What is required: Every line below that holds "cell" must be copied.

------ Given records

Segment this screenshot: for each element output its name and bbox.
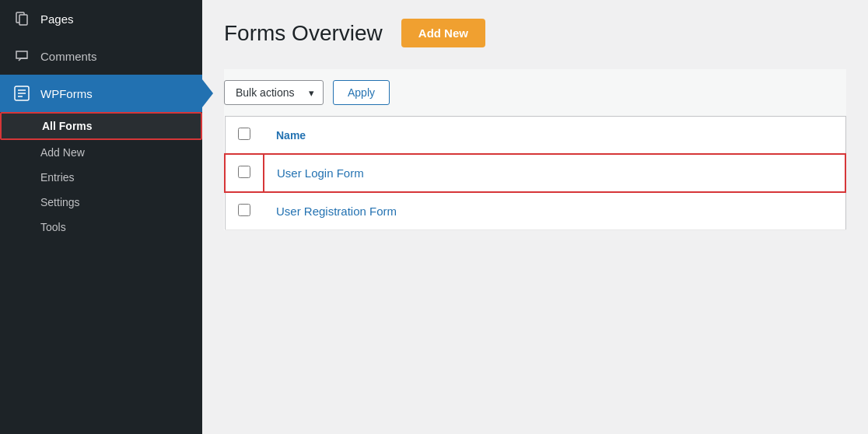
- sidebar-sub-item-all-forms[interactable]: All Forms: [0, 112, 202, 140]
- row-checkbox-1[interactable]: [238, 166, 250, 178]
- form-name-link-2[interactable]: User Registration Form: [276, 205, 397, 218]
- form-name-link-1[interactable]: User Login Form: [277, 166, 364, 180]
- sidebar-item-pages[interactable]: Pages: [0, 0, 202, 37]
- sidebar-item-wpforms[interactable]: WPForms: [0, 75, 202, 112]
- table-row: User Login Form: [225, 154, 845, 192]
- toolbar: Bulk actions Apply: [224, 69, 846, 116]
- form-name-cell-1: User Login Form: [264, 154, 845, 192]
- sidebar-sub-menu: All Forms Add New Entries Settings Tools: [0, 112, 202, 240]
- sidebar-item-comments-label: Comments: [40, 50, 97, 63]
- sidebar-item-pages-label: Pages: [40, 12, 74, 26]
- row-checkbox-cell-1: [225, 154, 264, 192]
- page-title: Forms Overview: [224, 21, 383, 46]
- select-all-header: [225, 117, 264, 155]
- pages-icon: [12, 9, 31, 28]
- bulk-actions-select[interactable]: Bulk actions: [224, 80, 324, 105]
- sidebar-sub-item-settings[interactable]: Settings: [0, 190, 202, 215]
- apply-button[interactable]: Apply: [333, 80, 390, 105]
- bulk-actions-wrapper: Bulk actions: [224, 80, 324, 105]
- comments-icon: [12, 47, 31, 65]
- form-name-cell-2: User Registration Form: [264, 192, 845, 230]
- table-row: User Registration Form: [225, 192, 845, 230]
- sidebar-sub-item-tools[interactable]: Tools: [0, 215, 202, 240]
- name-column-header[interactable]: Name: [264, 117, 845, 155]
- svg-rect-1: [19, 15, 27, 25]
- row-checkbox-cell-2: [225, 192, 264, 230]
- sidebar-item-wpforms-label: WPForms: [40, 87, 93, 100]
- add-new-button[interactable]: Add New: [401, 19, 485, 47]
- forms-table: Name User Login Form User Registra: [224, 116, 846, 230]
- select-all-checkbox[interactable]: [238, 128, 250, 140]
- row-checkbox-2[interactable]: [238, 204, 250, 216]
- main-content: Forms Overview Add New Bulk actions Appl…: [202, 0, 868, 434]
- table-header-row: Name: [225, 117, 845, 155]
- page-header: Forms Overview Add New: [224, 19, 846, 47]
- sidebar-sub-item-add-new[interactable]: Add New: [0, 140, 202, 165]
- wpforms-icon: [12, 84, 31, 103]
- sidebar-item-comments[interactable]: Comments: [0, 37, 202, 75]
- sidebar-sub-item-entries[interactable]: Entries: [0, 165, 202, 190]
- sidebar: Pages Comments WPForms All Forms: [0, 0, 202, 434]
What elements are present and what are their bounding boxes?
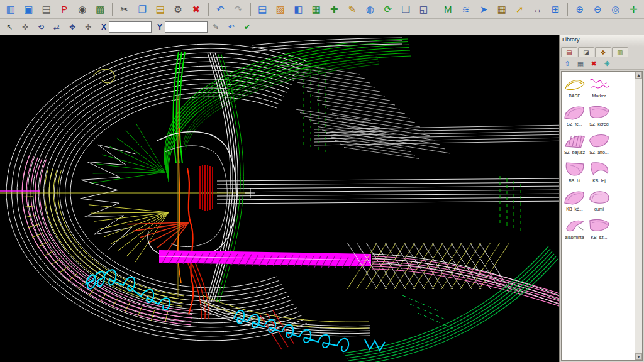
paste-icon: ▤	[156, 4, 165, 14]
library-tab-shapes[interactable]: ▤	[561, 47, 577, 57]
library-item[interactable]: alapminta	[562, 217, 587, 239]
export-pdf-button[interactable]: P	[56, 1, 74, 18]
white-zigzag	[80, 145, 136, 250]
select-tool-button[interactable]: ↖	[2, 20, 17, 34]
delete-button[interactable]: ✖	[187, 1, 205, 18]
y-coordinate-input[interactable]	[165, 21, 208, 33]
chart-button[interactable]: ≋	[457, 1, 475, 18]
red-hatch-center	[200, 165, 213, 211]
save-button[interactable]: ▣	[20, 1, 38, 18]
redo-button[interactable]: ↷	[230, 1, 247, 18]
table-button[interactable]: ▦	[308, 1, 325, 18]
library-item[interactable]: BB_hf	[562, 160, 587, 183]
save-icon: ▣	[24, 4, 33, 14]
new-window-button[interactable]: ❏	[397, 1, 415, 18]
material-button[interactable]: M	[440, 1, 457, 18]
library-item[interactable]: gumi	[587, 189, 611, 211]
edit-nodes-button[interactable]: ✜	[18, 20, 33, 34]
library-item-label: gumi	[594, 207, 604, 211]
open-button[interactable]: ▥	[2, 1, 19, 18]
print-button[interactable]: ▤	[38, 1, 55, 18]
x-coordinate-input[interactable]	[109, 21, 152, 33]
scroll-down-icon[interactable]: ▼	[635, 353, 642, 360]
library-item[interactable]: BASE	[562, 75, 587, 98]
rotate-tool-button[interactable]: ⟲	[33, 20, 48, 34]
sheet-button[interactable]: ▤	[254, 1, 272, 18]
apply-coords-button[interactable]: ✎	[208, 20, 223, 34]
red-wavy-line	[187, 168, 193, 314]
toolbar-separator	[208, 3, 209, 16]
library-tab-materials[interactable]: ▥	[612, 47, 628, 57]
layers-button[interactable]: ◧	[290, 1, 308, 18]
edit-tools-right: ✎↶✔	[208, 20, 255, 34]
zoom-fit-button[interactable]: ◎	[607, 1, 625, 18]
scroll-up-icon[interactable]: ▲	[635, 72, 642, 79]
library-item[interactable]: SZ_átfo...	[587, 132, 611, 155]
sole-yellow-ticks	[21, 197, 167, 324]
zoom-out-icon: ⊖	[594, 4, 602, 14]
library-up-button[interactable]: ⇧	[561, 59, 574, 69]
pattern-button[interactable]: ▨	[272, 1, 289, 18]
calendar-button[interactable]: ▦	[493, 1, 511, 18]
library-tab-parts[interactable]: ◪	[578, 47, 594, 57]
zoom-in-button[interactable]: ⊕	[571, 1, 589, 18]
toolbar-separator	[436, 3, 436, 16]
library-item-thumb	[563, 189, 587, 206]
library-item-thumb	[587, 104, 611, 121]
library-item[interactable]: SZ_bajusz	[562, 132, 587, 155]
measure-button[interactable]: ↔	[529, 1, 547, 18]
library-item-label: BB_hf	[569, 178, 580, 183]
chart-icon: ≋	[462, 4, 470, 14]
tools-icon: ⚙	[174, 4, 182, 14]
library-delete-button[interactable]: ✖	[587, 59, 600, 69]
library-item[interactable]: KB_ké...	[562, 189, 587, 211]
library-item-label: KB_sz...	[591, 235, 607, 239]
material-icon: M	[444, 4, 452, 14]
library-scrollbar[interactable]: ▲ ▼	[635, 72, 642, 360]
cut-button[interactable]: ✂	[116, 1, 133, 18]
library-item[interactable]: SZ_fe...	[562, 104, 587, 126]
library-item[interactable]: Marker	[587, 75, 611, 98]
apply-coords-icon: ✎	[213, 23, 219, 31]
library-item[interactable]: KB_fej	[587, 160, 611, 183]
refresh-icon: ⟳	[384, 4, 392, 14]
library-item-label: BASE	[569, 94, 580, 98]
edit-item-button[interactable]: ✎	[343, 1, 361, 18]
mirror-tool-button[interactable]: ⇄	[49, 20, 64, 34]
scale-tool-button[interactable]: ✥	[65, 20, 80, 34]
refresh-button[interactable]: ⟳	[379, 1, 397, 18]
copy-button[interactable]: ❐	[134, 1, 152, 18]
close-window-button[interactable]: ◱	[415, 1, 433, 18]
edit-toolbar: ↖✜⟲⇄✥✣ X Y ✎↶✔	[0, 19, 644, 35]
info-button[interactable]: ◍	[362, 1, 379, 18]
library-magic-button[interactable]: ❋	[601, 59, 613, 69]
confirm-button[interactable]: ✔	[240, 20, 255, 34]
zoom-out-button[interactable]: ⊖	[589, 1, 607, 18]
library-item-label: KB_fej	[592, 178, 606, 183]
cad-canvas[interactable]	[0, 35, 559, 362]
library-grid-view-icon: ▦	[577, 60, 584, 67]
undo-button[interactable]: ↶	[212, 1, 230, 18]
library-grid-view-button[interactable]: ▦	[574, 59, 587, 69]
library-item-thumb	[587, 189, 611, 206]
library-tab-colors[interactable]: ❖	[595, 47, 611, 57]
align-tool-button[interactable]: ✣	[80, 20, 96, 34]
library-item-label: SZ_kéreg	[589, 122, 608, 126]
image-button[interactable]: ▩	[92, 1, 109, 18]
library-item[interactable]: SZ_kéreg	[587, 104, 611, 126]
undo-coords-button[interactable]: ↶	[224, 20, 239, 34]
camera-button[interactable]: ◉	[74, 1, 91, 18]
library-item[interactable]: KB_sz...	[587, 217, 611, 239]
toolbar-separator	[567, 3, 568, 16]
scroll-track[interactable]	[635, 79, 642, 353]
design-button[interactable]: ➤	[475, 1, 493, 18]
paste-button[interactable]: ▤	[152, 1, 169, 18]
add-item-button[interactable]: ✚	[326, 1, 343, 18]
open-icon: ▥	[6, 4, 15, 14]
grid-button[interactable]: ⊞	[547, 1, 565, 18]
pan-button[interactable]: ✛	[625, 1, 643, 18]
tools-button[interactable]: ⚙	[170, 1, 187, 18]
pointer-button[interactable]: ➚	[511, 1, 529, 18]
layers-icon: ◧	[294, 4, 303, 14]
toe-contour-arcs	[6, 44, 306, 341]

------------

Solved exercise:
- form-name-cell-1: User Login Form: [264, 154, 845, 192]
- row-checkbox-cell-1: [225, 154, 264, 192]
- form-name-cell-2: User Registration Form: [264, 192, 845, 230]
- row-checkbox-cell-2: [225, 192, 264, 230]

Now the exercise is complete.